Over the weekend it was found that one of the Wildrose's Edmonton candidates, Allan Hunsperger, wrote an anti-gay post on a blog a year ago.
Hunsperger warned in a blog from June 2011 that instead of accepting gays and lesbians for who they are, they should be warned that their lifestyle will result in an eternity in hell.
"You will suffer the rest of eternity in the lake of fire, hell, a place of eternal suffering," Hunsperger said in the blog entry titled "Born this Way."
It was styled as a rebuttal to Lady Gaga's song of the same name, which is viewed by many as a gay anthem encouraging people to be true to themselves.
Wildrose Leader Danielle Smith says she doesn't understand the fuss over anti-gay comments made by Allan Hunsperger in a blog posting.
Hunsperger says he has been misunderstood.
"I love people and everybody. I have no intolerance of anyone but I do have personal religious views," said Hunsperger.
Hunsperger says his comments were "my own personal religious views and were given in the capacity as a church leader."
Wildrose leader Danielle Smith refused to condemn Hunsperger for his views, saying the blog was written close to a year ago and represents his religious beliefs.
"The views he expressed were his personal views in the context of him being a pastor and I'm not going to discriminate against anyone not on the basis of sexual orientation and not on the basis of their religion. I believe in freedom of religion and I believe that religious people do also have an opportunity and should be encouraged to run for political office," said Smith.
Hunsperger says his beliefs won't influence party policy. "My views were personal, my personal religious views and I entirely support Danielle and her commitment that the Wildrose government will not legislate on contentious social issues."
On Sunday, PC Leader Alison Redford told reporters she was stunned that a candidate for office could hold those kinds of views and warned that they represent a broader base within the Wildrose party.
"If we have people like this, making these sorts of comments in Alberta, I think it's absolutely wrong," Redford said when asked about the post.
"The fact that these people think that's a legitimate perspective just absolutely blows my mind."

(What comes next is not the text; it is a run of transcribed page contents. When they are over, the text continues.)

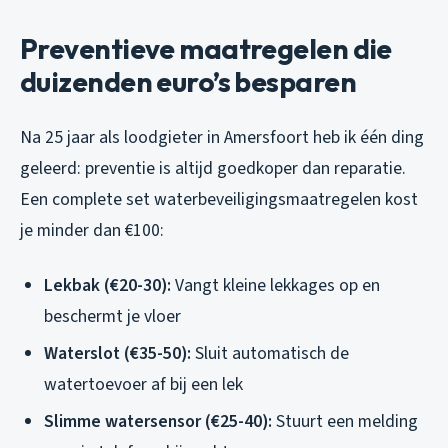
Preventieve maatregelen die
duizenden euro’s besparen
Na 25 jaar als loodgieter in Amersfoort heb ik één ding
geleerd: preventie is altijd goedkoper dan reparatie.
Een complete set waterbeveiligingsmaatregelen kost
je minder dan €100:
Lekbak (€20-30):
Vangt kleine lekkages op en
beschermt je vloer
Waterslot (€35-50):
Sluit automatisch de
watertoevoer af bij een lek
Slimme watersensor (€25-40):
Stuurt een melding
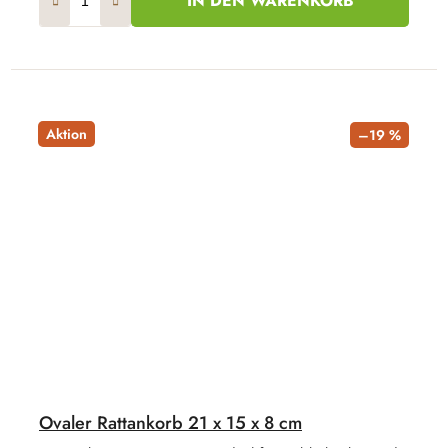
IN DEN WARENKORB
Aktion
–19 %
Ovaler Rattankorb 21 x 15 x 8 cm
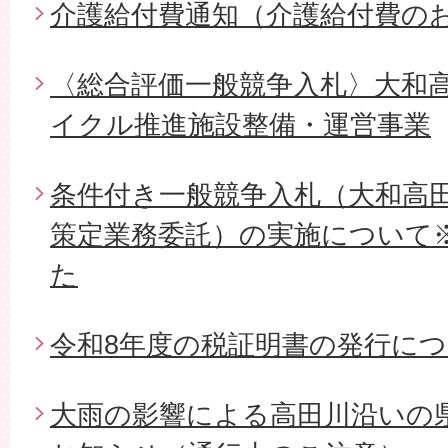
介護給付費通知（介護給付費の
〈総合評価一般競争入札〉大和
イクル推進施設整備・運営事業
条件付き一般競争入札（大和高
策定業務委託）の実施について
た
令和8年度の税証明書の発行に
大雨の影響による高田川沿いの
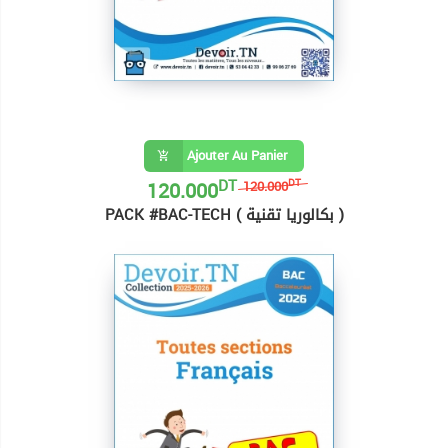
Ajouter Au Panier
DT
120.000
DT
120.000
PACK #BAC-TECH ( بكالوريا تقنية )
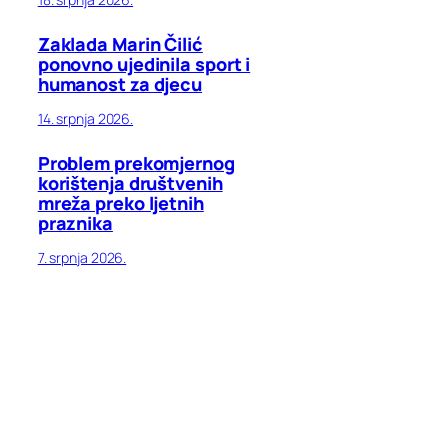
Zaklada Marin Čilić
ponovno ujedinila sport i
humanost za djecu
14. srpnja 2026.
Problem prekomjernog
korištenja društvenih
mreža preko ljetnih
praznika
7. srpnja 2026.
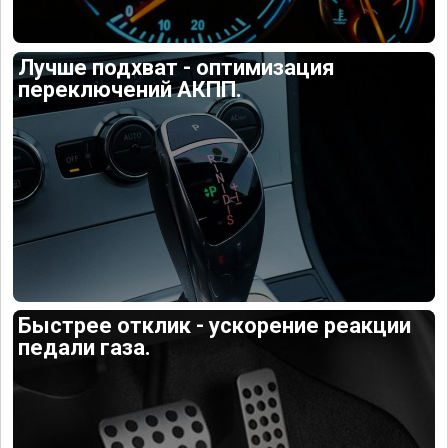
Лучше подхват - оптимизация
переключений АКПП.
Быстрее отклик - ускорение реакции
педали газа.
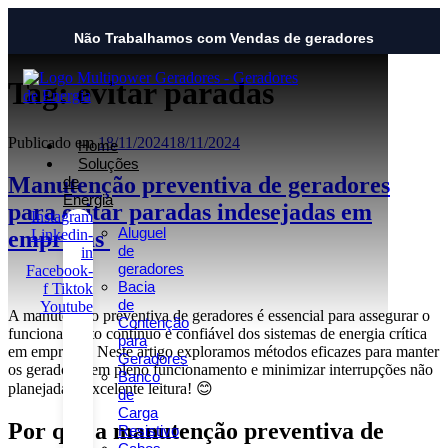
Não Trabalhamos com Vendas de geradores
Tag:
evitar paradas
Publicado em
18/11/2024
18/11/2024
Home
Soluções
Manutenção preventiva de geradores
de
Energia
para evitar paradas indesejadas em
Instagram
Aluguel
empresas
Linkedin-
de
in
geradores
Facebook-
Bacia
f
Tiktok
de
Youtube
A manutenção preventiva de geradores é essencial para assegurar o
Contenção
funcionamento contínuo e confiável dos sistemas de energia crítica
para
em empresas. Neste artigo exploramos métodos eficazes para manter
Geradores
os geradores em pleno funcionamento e minimizar interrupções não
Banco
planejadas. Excelente leitura! 😊
de
Carga
Por que a manutenção preventiva de
Resistivo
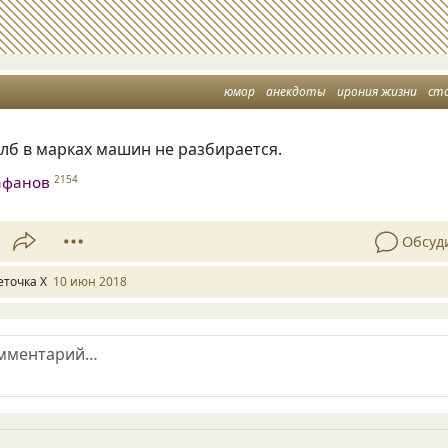
юмор
анекдоты
ирония жизни
ст
лб в марках машин не разбирается.
афанов
2154
Обсуд
еточка Х
10 июн 2018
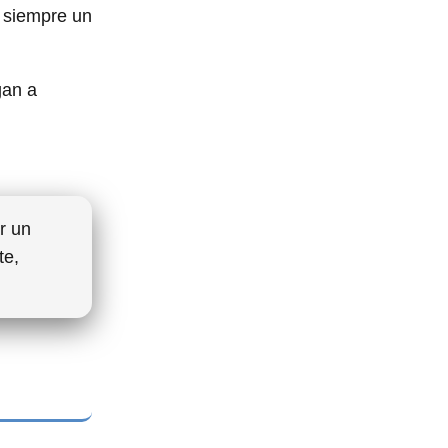
a siempre un
gan a
r un
te,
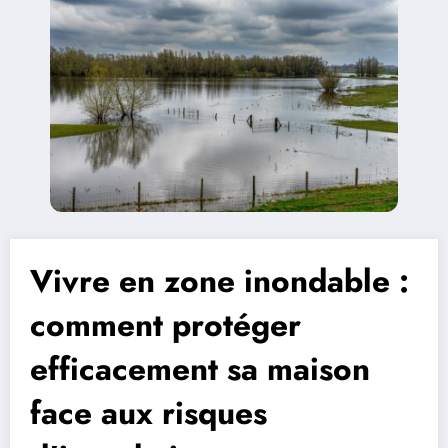
Vivre en zone inondable :
comment protéger
efficacement sa maison
face aux risques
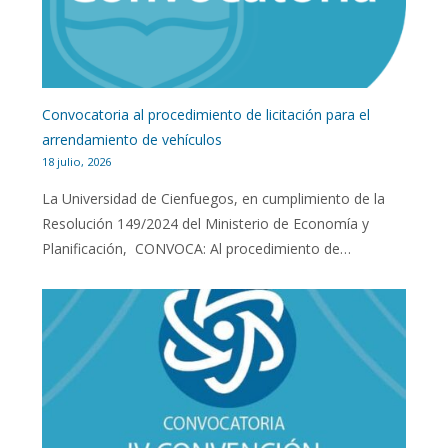
Convocatoria al procedimiento de licitación para el
arrendamiento de vehículos
18 julio, 2026
La Universidad de Cienfuegos, en cumplimiento de la
Resolución 149/2024 del Ministerio de Economía y
Planificación, CONVOCA: Al procedimiento de…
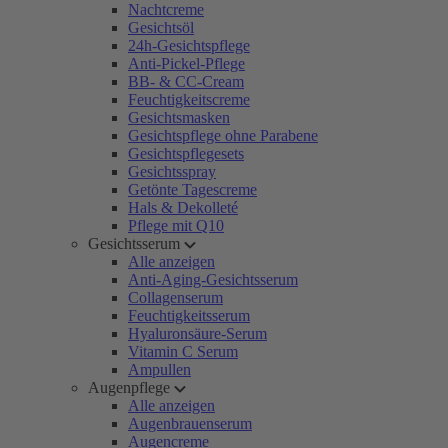
Nachtcreme
Gesichtsöl
24h-Gesichtspflege
Anti-Pickel-Pflege
BB- & CC-Cream
Feuchtigkeitscreme
Gesichtsmasken
Gesichtspflege ohne Parabene
Gesichtspflegesets
Gesichtsspray
Getönte Tagescreme
Hals & Dekolleté
Pflege mit Q10
Gesichtsserum
Alle anzeigen
Anti-Aging-Gesichtsserum
Collagenserum
Feuchtigkeitsserum
Hyaluronsäure-Serum
Vitamin C Serum
Ampullen
Augenpflege
Alle anzeigen
Augenbrauenserum
Augencreme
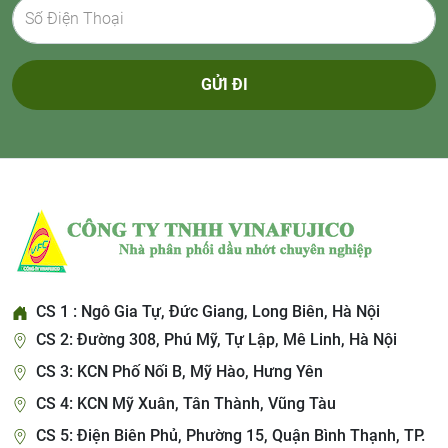
GỬI ĐI
CS 1 : Ngô Gia Tự, Đức Giang, Long Biên, Hà Nội
CS 2: Đường 308, Phú Mỹ, Tự Lập, Mê Linh, Hà Nội
CS 3: KCN Phố Nối B, Mỹ Hào, Hưng Yên
CS 4: KCN Mỹ Xuân, Tân Thành, Vũng Tàu
CS 5: Điện Biên Phủ, Phường 15, Quận Bình Thạnh, TP.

When asked about Tory candidate and former finance minister Ted Morton, who has publically opposed gay marriage in the past, Alison Redford said there's a big difference.
"When we're starting to talk about people facing eternity and lakes of fire those are pretty unique comments and I think Albertans will judge those for themselves," said Redford.
The other party leaders are also speaking out about the controversy, calling the comments hateful and reprehensible.
"Don't spread that to children. I'm absolutely opposed to it - it's reprehensible," said Liberal leader Raj Sherman.
NDP leader Brian Mason says a line was crossed. "When the views trample on the rights of individuals, when the views are hateful, that's the line."
The Alberta Party told Danielle Smith to ask Hunsperger to step down in a release on Monday.
Danielle Smith says the Wildrose will not introduce legislation on contentious social issues if it wins next Monday's election.
The original posting has since been removed from the blog.